Home equity loan requirements

The requirements for a home equity loan vary by lender, but usually borrowers need:

  • Equity above 20% of home value
  • 2+ years of income verification
  • A credit score of 600

Obtaining a home equity loan without meeting these standards may result in higher interest rates from a lender specializing in high-risk borrowers.

Find a statement or visit your lender’s website to check the balance of your mortgage, second mortgages, HELOCs, and home equity loans. Compare previous sales in your region or use Zillow or Redfin to determine the worth of your house. Be careful that their property worth estimations may not be correct, so modify accordingly based on their actual condition. Divide the current balance of all debts on your property by its estimated worth to find your home’s equity percentage.

Average Home Equity Interest Rates
Loan Type Average Rate Range
15-year fixed 5.82% 2.99%–9.03%
10-year fixed 5.60% 2.99%–9.99%
5-year fixed 5.28% 2.50%–9.99%
HELOC 5.61% 3.50%–8.63%

Rates assume a $25,000 loan and an 80% LTV. At the beginning of the credit line, HELOC rates assume the interest rate, but market conditions might modify them.

Example of Home Equity Loan

Say you have a $10,000 vehicle loan with two years left at 9% APR. Combining debt with a 4% home equity loan over five years might result in higher costs if paid in full. Remember that your home now secures the loan, not your automobile.

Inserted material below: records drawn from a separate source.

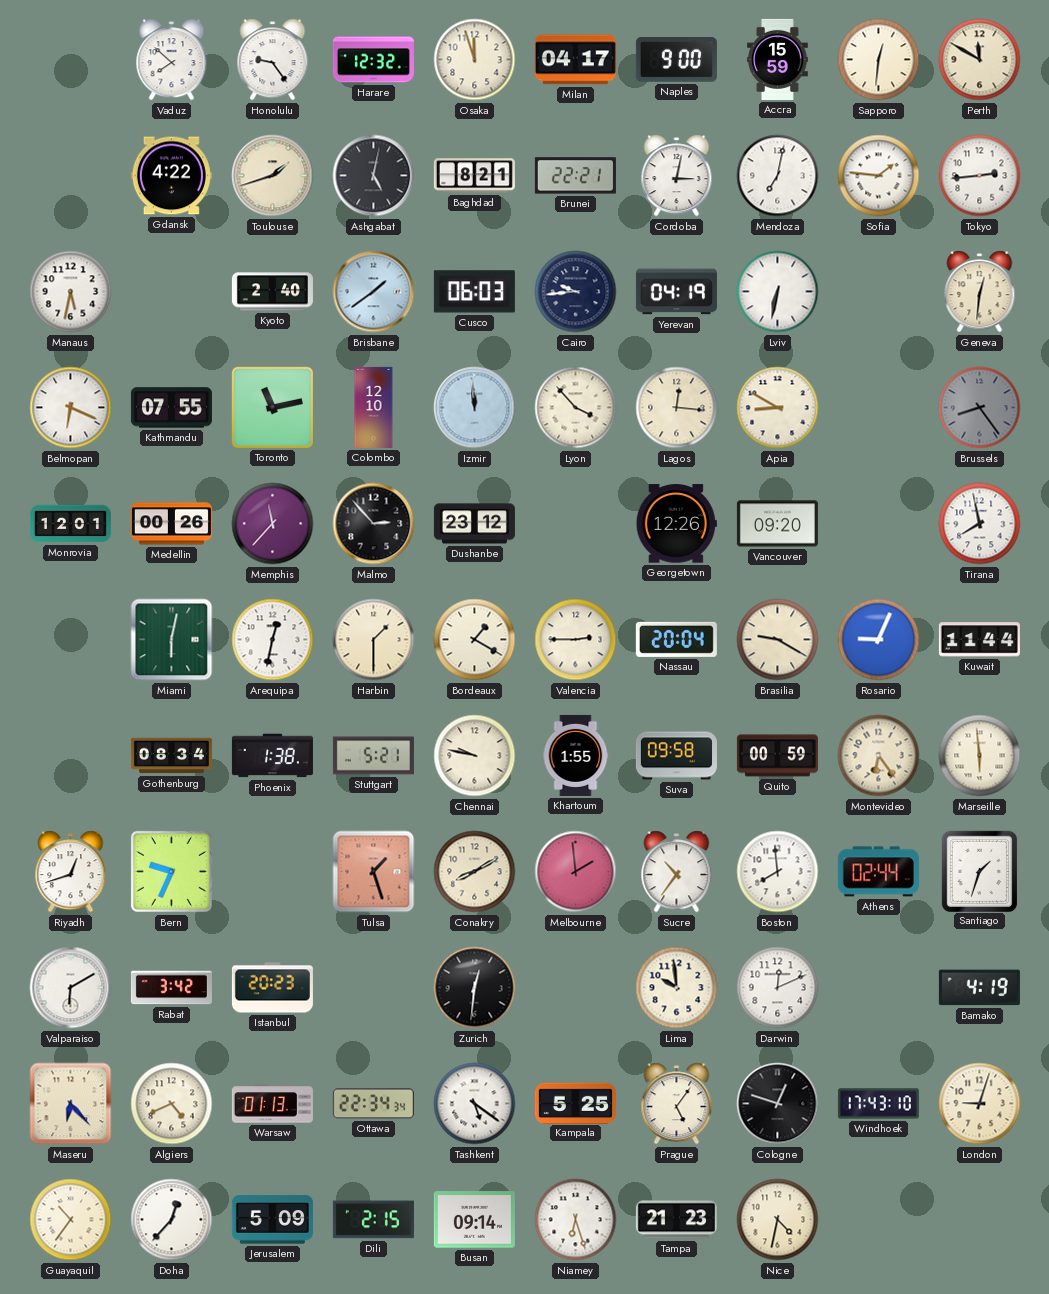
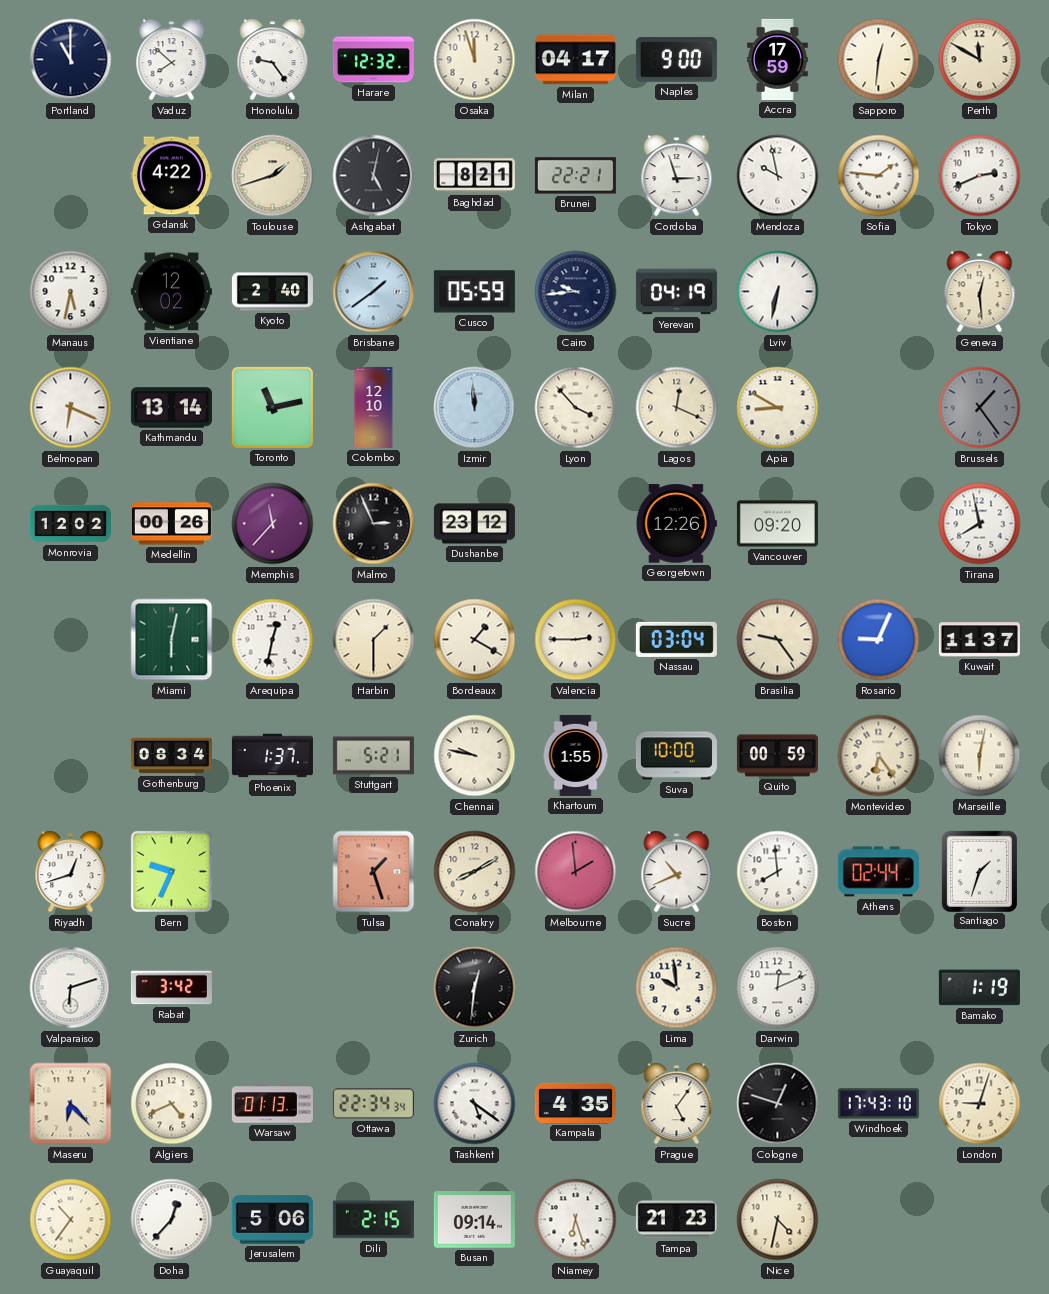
Portland: none -> 11:00
Accra: 15:59 -> 17:59
Cordoba: 3:02 -> 2:57
Mendoza: 7:02 -> 9:58
Tokyo: 2:44 -> 2:41
Vientiane: none -> 12:02
Cusco: 06:03 -> 05:59
Geneva: 12:31 -> 12:29
Kathmandu: 07:55 -> 13:14
Lagos: 12:16 -> 12:19
Brussels: 8:24 -> 1:24
Monrovia: 12:01 -> 12:02
Malmo: 2:53 -> 2:56
Nassau: 20:04 -> 03:04
Brasilia: 9:20 -> 9:24
Kuwait: 11:44 -> 11:37
Phoenix: 1:38 -> 1:37
Suva: 09:58 -> 10:00
Marseille: 5:59 -> 6:02
Sucre: 10:36 -> 10:41
Valparaiso: 6:10 -> 6:12
Istanbul: 20:23 -> none
Bamako: 4:19 -> 1:19
Kampala: 5:25 -> 4:35
Jerusalem: 5:09 -> 5:06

Defaulting may cost you your house, which would be worse than losing a car.

How does a home equity loan work?

Home equity loans usHouser home’s equity as security for a set amount, fixed-term loan. If you cannot repay the loan, you risk losing your property to foreclosure.4

Are home equity loans tax-deductible?

house equity loan interest can be tax deductible if used to “buy, build, or substantially improve” a house. Since the Tax Cuts and Jobs Act boosted the standard deduction, itemizing home equity loan interest may not result in savings for most taxpayers.

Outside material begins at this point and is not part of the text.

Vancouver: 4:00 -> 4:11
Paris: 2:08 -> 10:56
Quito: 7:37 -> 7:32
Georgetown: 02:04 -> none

Get how much home equity loan?

A home equity loan maximum for well-qualified applicants is 90% or less of the combined loan-to-value (CLTV). This implies that the mortgage, HELOCs, home equity loans, and new home equity loans cannot exceed 90% of the home’s appraised value. If accepted, a homeowner with a $500,000 house and a $200,000 mortgage simultaneously a home equity loan.

Can a HELOC and a home equity loan coexist?

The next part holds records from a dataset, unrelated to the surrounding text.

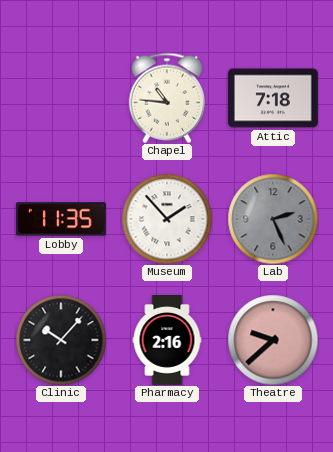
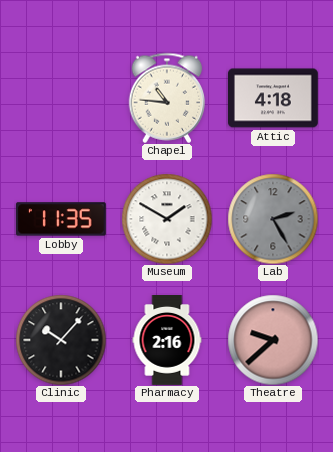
Attic: 7:18 -> 4:18
Museum: 1:53 -> 1:50
Lab: 2:26 -> 2:25
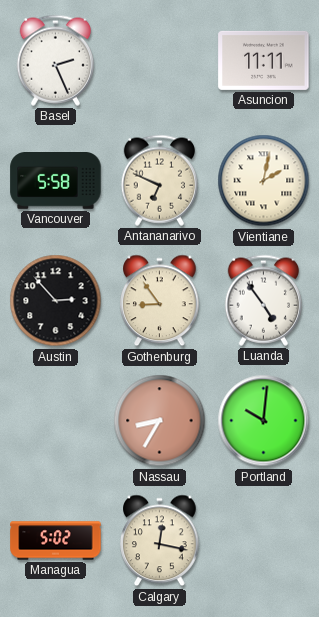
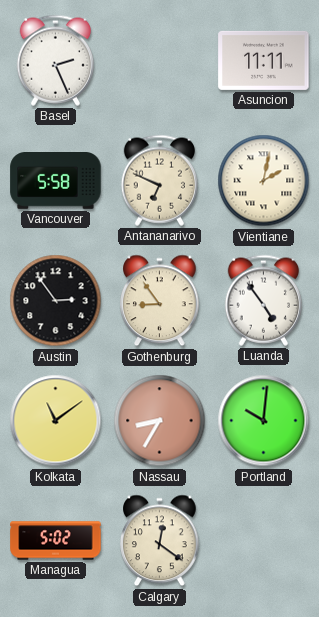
Austin: 2:53 -> 2:54
Kolkata: none -> 11:09
Calgary: 12:17 -> 12:21
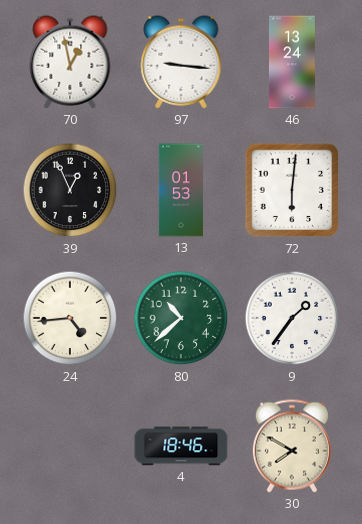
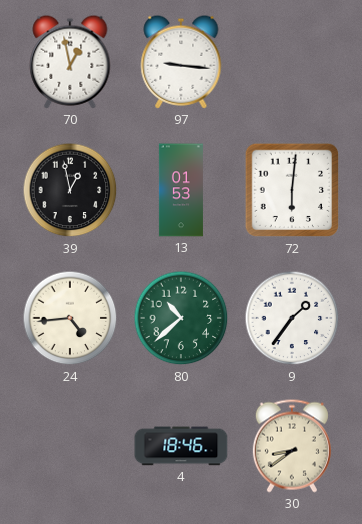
46: 13:24 -> none
39: 12:56 -> 12:58
30: 7:50 -> 8:39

Yes. If you have adequate home equity, income, and credit, you can receive a HELOC and a home equity loan at the same time.

HELOCs are loans.

No HELOC loans exist. This name combines two loan products: a home equity line of credit (HELOC) and a home equity loan.

The Verdict

If you know how much equity you need and want a set interest rate, a home equity loan may be better than a HELOC. Borrowers should use prudence while consolidating debt or funding home repairs using home equity loans. Excessive equity withdrawals can lead to mortgages going underwater, resulting in damaged credit and foreclosure.

Conclusion

  • Consumer debt includes equity loans, often installment or second mortgages.
  • Home equity loans let homeowners borrow against their equity.
  • The gap between a property’s market value and its mortgage debt determines home equity loan amounts.
  • Home equity lines of credit and fixed-rate loans are available.
  • Fixed-rate home equity loans provide borrowers with a flat payment, while HELOCs offer ongoing credit.